Bien en Cour, elle pourra peut-être les servir utilement! La comtesse
n'a pas pour seul atout ses formes plantureuses. Elle a aussi connaissance d'un
secret qu'elle va négocier avec autant de diplomatie que de délicatesse.
Elle est la fille d'Antoine Omer Talon, un magistrat détenteur de documents
confidentiels pouvant se révéler fort compromettants pour le roi.

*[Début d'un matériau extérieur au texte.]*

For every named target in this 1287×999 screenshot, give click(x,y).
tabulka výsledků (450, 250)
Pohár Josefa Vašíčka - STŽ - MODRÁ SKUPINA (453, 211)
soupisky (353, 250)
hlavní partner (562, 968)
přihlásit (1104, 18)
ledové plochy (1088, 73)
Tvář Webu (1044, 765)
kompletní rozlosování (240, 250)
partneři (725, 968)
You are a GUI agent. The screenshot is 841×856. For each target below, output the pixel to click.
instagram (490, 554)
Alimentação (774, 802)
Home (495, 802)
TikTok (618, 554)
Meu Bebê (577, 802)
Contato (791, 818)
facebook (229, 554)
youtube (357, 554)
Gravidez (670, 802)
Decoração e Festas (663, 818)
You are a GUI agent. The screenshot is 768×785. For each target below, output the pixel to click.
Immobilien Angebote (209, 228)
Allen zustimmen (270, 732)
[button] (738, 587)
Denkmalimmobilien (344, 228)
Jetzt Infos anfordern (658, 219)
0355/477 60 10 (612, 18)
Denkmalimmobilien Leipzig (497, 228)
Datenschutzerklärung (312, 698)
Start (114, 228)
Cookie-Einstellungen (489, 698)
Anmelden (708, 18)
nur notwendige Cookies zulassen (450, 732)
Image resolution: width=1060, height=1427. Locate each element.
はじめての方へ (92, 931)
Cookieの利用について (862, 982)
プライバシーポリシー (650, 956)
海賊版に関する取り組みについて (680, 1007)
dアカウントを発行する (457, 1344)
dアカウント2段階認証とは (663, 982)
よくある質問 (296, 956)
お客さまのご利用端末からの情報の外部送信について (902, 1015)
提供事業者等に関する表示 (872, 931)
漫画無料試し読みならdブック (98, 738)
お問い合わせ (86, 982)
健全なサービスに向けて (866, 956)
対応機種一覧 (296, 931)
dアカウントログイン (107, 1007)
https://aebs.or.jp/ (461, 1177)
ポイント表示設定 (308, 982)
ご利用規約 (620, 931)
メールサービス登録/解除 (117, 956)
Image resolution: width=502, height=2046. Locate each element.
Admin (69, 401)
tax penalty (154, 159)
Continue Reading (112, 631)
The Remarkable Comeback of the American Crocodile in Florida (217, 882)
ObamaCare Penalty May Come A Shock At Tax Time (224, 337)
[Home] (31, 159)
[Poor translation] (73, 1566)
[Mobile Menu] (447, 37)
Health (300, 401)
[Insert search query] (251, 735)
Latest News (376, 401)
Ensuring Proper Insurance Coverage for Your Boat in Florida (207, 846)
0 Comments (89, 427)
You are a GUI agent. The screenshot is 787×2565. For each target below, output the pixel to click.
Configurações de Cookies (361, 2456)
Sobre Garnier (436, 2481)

En 1789, Talon, lieutenant civil du Châtelet, a recueilli les déclarations
du marquis de Favras concernant la conspiration menée par le comte de
La Châtre en vue d'éliminer Louis XVI et de confier la régence
à son frère, le comte de Provence. Ce dernier, qui règne
désormais sous le nom de Louis XVIII, n'aurait aucun intérêt
à voir relancer cette affaire, qui n'a jamais été totalement
éclaircie. Heureusement, le procès verbal des aveux de Favras
n'a pas été divulgué. Talon, qui a été agent
secret au service de Provence, a gardé le secret. A sa mort, en 1811,
il a légué les précieux documents à sa fille. Celle-ci
les a donnés au roi, qui s'est empressé de les brûler. Depuis
lors, Louis XVIII et la belle et habile comtesse sont liés par une reconnaissance
réciproque.
Fin 1820, Zoé du Cayla devient la favorite officielle
de Louis XVIII. Elle est reçue au palais trois fois par semaine, de trois
heures à cinq heures de l'après-midi. Lors de ces entrevues, nul
n'est admis dans le cabinet du roi. Une fois, pourtant, le rituel immuable est
bousculé par le chancelier Dambray, qui frappe à la porte....
A quoi le roi répond : "Entrez, Zoé". L'anecdote
déchaîne les cancans des courtisans, qui baptisent le pauvre conseiller
du sobriquet de "Cru.... Zoé"!
A la Cour, les mauvaises langues vont bon train, accusant la comtesse de n'accorder
son "amitié" au roi que pour mieux servir ses intérêts.
Et les cadeaux dont Louis XVIII la couvre ne sont pas pour faire taire les jaloux.
Ainsi cette Bible dont toutes les illustrations sont protégées
par des billets de mille francs faisant office de papier de soie. En la lui
offrant, Sa Majesté a galamment précisé : "Si
vous tombez dans l'adversité, vous trouverez dans ce saint livre un soulagement
efficace". On glose de même à n'en plus finir sur le
petit sac en velours vert que porte Zoé en sortant de chez le roi et
qui serait plein de pièces d'or. Mais intéressée ou pas,
la favorite comble son bienfaiteur. Attentive à ses petites misères
et à ses grands tracas, elle s'informe de sa santé, le fait rire,
lui conte des histoires amusantes. Pour Louis XVIII, cette compagne pleine de
sollicitude vaut toutes les maîtresses. Et leur véritable amitié
amoureuse va illuminer les dernières années du souverain.